Rona’s was a kitchen of true passion and frugal, yet honest flavour. And, as I discovered hauling coal skuttles into that magnificent giant Aga range, hard work! It was on this range that as a six year old or perhaps even younger, I learned many things.  Most importantly: the right use of heat is more important to flavour than just about everything.

A busy Saturday night in Rona’s kitchen was an evening of moving the embers to generate or dispense heat, and coming to understand that those wonderful aromas were actually developed through the maintenance of the fire. This is how you get flavour, along with knowing the right pan or dish and its reaction to the medium.  That’s all you really need to know about cookery. Yet it is this knowledge that takes all of your life to learn.

Another life changing gift from wonderful Rona was the comment “You have to be in control of it and it not in control of you.”  To this end, her aim was to kill or grow her foodstuffs in the most natural, organic way.  To her, the season was a gift and the first strawberry was the rarest diamond.  And a happy herd with the sun on its back was a sure bet to ultimate, perfect flavour. It was nothing to slaughter and use the offal at blood temperature, but I digress.

Rona’s day started by digging the veggies at 5 a.m. Later in the morning, the stock was purchased at the Matawhero Sales Yards.  Harry would buy the stock and invariably get stuck with his cronies at the Jolly Stockman, the Pub across the road, much to Rona’s distraction.  So much so, she would walk to the Stockman and drive the stock back to the farm herself. That stock was fattened and killed on the property for the restaurant.

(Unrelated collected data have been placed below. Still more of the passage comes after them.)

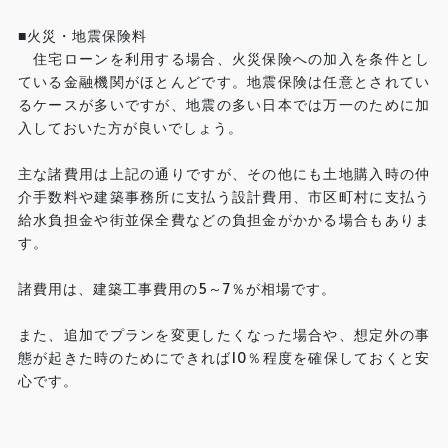
■火災・地震保険料
住宅ローンを利用する場合、火災保険への加入を条件とし
ている金融機関がほとんどです。地震保険は任意とされてい
るケースが多いですが、地震の多い日本では万一のために加
入しておいた方が良いでしょう。
主な諸費用は上記の通りですが、その他にも土地購入時の仲
介手数料や建築事務所に支払う設計費用、市区町村に支払う
給水負担金や街並保全費などの負担金がかかる場合もありま
す。
諸費用は、建築工事費用の5～7％が相場です。
また、追加でプランを変更したくなった場合や、想定外の事
態が起きた時のためにできれば10％程度を確保しておくと安
心です。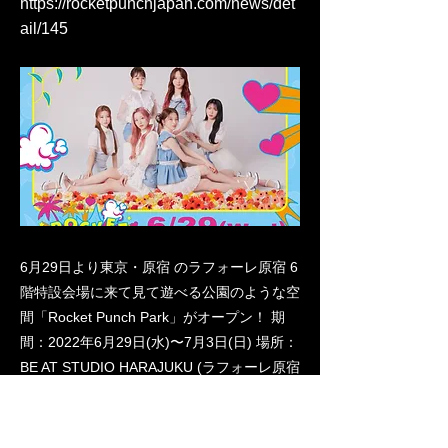
https://rocketpunchjapan.com/news/det
ail/145
6月29日より東京・原宿 のラフォーレ原宿 6
階特設会場に来て見て遊べる公園のような空
間「Rocket Punch Park」がオープン！ 期
間：2022年6月29日(水)〜7月3日(日) 場所：
BE AT STUDIO HARAJUKU (ラフォーレ原宿
6F) ...
Previous
Next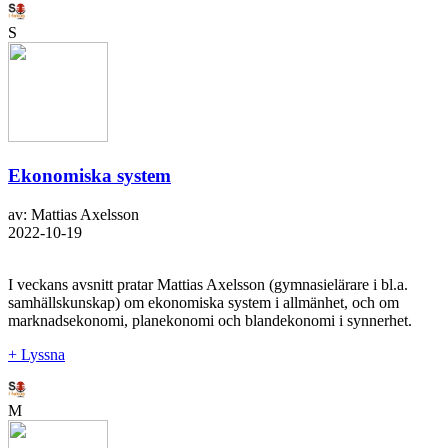
S
Ekonomiska system
av: Mattias Axelsson
2022-10-19
I veckans avsnitt pratar Mattias Axelsson (gymnasielärare i bl.a.
samhällskunskap) om ekonomiska system i allmänhet, och om
marknadsekonomi, planekonomi och blandekonomi i synnerhet.
+ Lyssna
M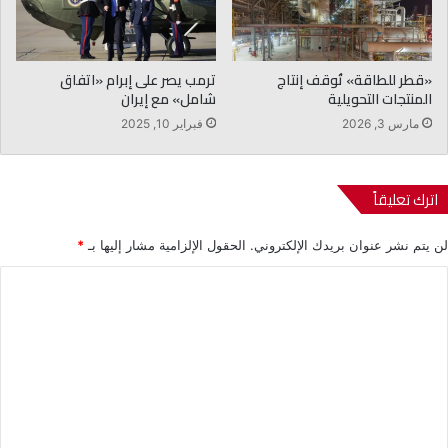
«قطر للطاقة» تُوقف إنتاج
ترمب يصر على إبرام «اتفاق
المنتجات التحويلية
شامل» مع إيران
مارس 3, 2026
فبراير 10, 2025
اترك تعليقاً
لن يتم نشر عنوان بريدك الإلكتروني.
الحقول الإلزامية مشار إليها بـ
*
ا
ل
ت
ع
ل
ي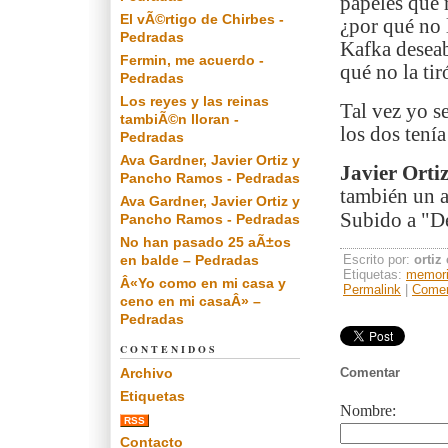
papeles que 
El vÃ©rtigo de Chirbes -
¿por qué no 
Pedradas
Kafka deseab
Fermin, me acuerdo -
qué no la ti
Pedradas
Los reyes y las reinas
Tal vez yo s
tambiÃ©n lloran -
los dos tení
Pedradas
Ava Gardner, Javier Ortiz y
Javier Orti
Pancho Ramos - Pedradas
también un a
Ava Gardner, Javier Ortiz y
Subido a "De
Pancho Ramos - Pedradas
No han pasado 25 aÃ±os
en balde – Pedradas
Escrito por:
ortiz
Etiquetas:
memor
Â«Yo como en mi casa y
Permalink
|
Comen
ceno en mi casaÂ» –
Pedradas
CONTENIDOS
Archivo
Comentar
Etiquetas
Nombre:
RSS
Contacto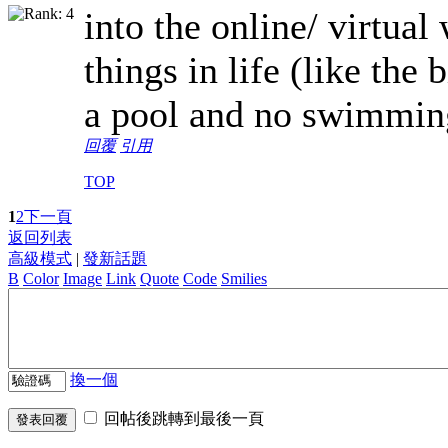
into the online/ virtual
things in life (like the
a pool and no swimming
回覆
引用
TOP
1
2
下一頁
返回列表
高級模式
|
發新話題
B
Color
Image
Link
Quote
Code
Smilies
換一個
回帖後跳轉到最後一頁
發表回覆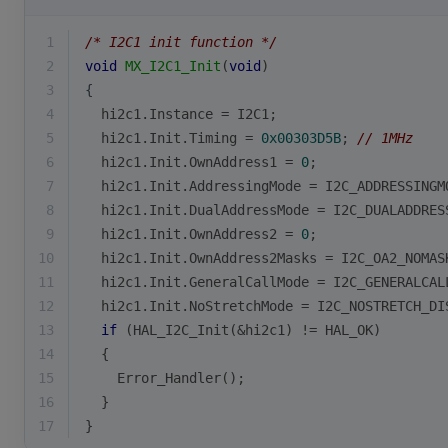
1
/* I2C1 init function */
2
void
MX_I2C1_Init
(
void
)
3
{
4
  hi2c1.Instance = I2C1;
5
  hi2c1.Init.Timing = 
0x00303D5B
; 
// 1MHz
6
  hi2c1.Init.OwnAddress1 = 
0
;
7
  hi2c1.Init.AddressingMode = I2C_ADDRESSINGM
8
  hi2c1.Init.DualAddressMode = I2C_DUALADDRES
9
  hi2c1.Init.OwnAddress2 = 
0
;
10
  hi2c1.Init.OwnAddress2Masks = I2C_OA2_NOMAS
11
  hi2c1.Init.GeneralCallMode = I2C_GENERALCAL
12
  hi2c1.Init.NoStretchMode = I2C_NOSTRETCH_DI
13
if
 (HAL_I2C_Init(&hi2c1) != HAL_OK)
14
  {
15
    Error_Handler();
16
  }
17
}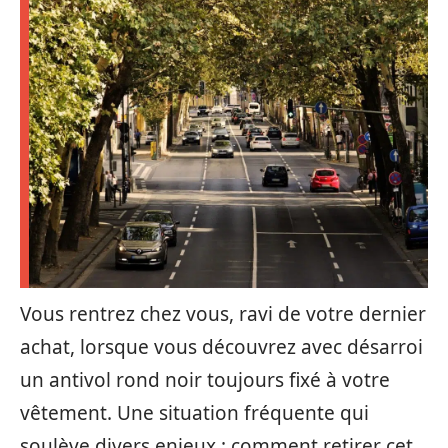
Vous rentrez chez vous, ravi de votre dernier
achat, lorsque vous découvrez avec désarroi
un antivol rond noir toujours fixé à votre
vêtement. Une situation fréquente qui
soulève divers enjeux : comment retirer cet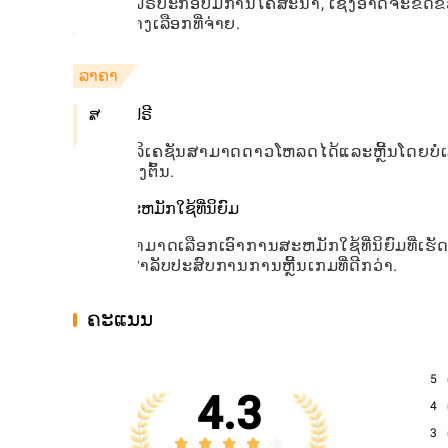
ສະບັບຟຣີປະກອບມີການໂຄສະນາ, ເຊິ່ງອາດຈະຂັດຂວ
ຜ່ານທາງເລືອກທີ່ຈ່າຍ.
ລາຄາ
ສະບັບຟຣີ
ແອັບພລິເຄຊັນສາມາດດາວໂຫລດໄດ້ແລະຫຼີ້ນໂດຍບໍ່ເສ
ໃນເບື້ອງຕົ້ນ.
ການສະຫມັກໃຊ້ທີ່ນິຍົມ
ຜູ້ໃຊ້ສາມາດເລືອກເອົາການສະຫມັກໃຊ້ທີ່ນິຍົມທີ່ເຮ
ເພາະສໍາລັບປະສົບການການຫຼີ້ນເກມທີ່ດີກວ່າ.
ຄະແນນ
5
4.3
4
3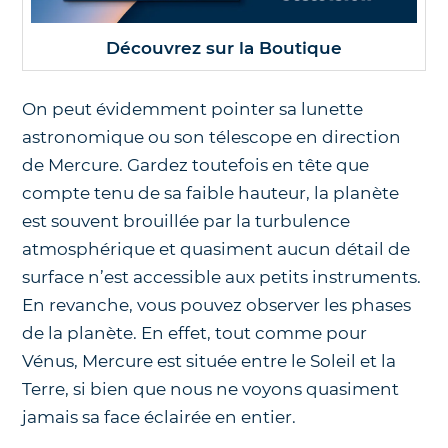
Découvrez sur la Boutique
On peut évidemment pointer sa lunette
astronomique ou son télescope en direction
de Mercure. Gardez toutefois en tête que
compte tenu de sa faible hauteur, la planète
est souvent brouillée par la turbulence
atmosphérique et quasiment aucun détail de
surface n’est accessible aux petits instruments.
En revanche, vous pouvez observer les phases
de la planète. En effet, tout comme pour
Vénus, Mercure est située entre le Soleil et la
Terre, si bien que nous ne voyons quasiment
jamais sa face éclairée en entier.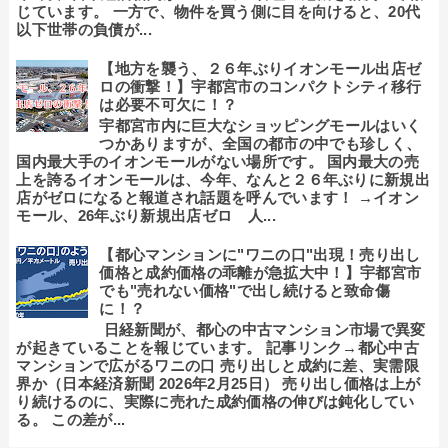
じています。 一方で、物件を買う側に目を向けると、20代
以下世帯の負債が...
【地方を襲う、２６年ぶりイオンモール出店ゼ
ロの衝撃！】宇都宮市のコンパクトシティ移行
は必要不可欠に！？
宇都宮市内に巨大なショッピングモールはいく
つかありますが、全国の都市の中でも珍しく、
国内最大手のイオンモールがない場所です。 国内最大の売
上を誇るイオンモールは、今年、なんと２６年ぶりに新規出
店がゼロになると報道され話題を呼んでいます！ →イオン
モール、26年ぶり新規出店ゼロ 人...
【都心マンションに"ワニの口"出現！売り出し
価格と成約価格の乖離が急拡大中！】宇都宮市
でも"売れない価格"で出し続けると致命傷
に！？
日経新聞が、都心の中古マンション市場で異変
が起きていることを報じています。 記事リンク→都心中古
マンションで広がるワニの口 売り出しと成約に差、実需限
界か（日本経済新聞 2026年2月25日） 売り出し価格は上が
り続けるのに、実際に売れた成約価格の伸びは鈍化してい
る。 この差が...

Rona would preside over every service, and in between times, pickle, bottle and store all the season’s bounty from the farm or from favoured growers, and set aside for the year. Her pantry was an amazing place for a youngster to behold. Rows and shelves of the most beautiful foods, including fat golden queen peaches, sweet from being picked at the last possible moment, capturing the sun itself in the jar.

Thinking that sleeping under the stars and life on the road would be a blessing, Rona had a soft spot for drovers.  She would house them for the night on their way to Opotiki or Napier, and over the years learnt their stories.  Eventually, when they were unable to carry on, she would have them stay in the hotel and look after them until it was time for a burial.  One by one, the hotel filled up with retired drovers…in every room!

Running a busy farm to feed the hotel’s kitchen, managing the staff, baking and cooking…really, Rona’s day never ended.  From stoking the fires in the morning and cooking the breakfasts, then boiling all the hotel sheets, to be air dried of course, that the maids brought down in large coppers; to fixing the dinners and suppers.  Using only Irish linen, Rona embroidered late into the night, sitting on the safe in the public bar while Harry had his dinner; and retired, finally, in the early hours of the following day.

Rona’s cooking career started at age 14 and she walked out of her kitchen at 86!
She never took a drink of alcohol, coffee or tea and never wore makeup in her life.  She believed strongly that the seasons would provide all a body could want and that hard work would see her to a “ripe old age”.

It was a different time and a different pace back then, but it offers much we can learn. For me, I feel more at home in a kitchen than anywhere else in the world, comforted I guess because I spent the first years of my life in a bassinette in the bay window of Rona’s kitchen. But even more because of the pleasure of seeing a team of young chefs trying to create perfect food with the best seasonal produce we can lay our hands on, trying to do her proud.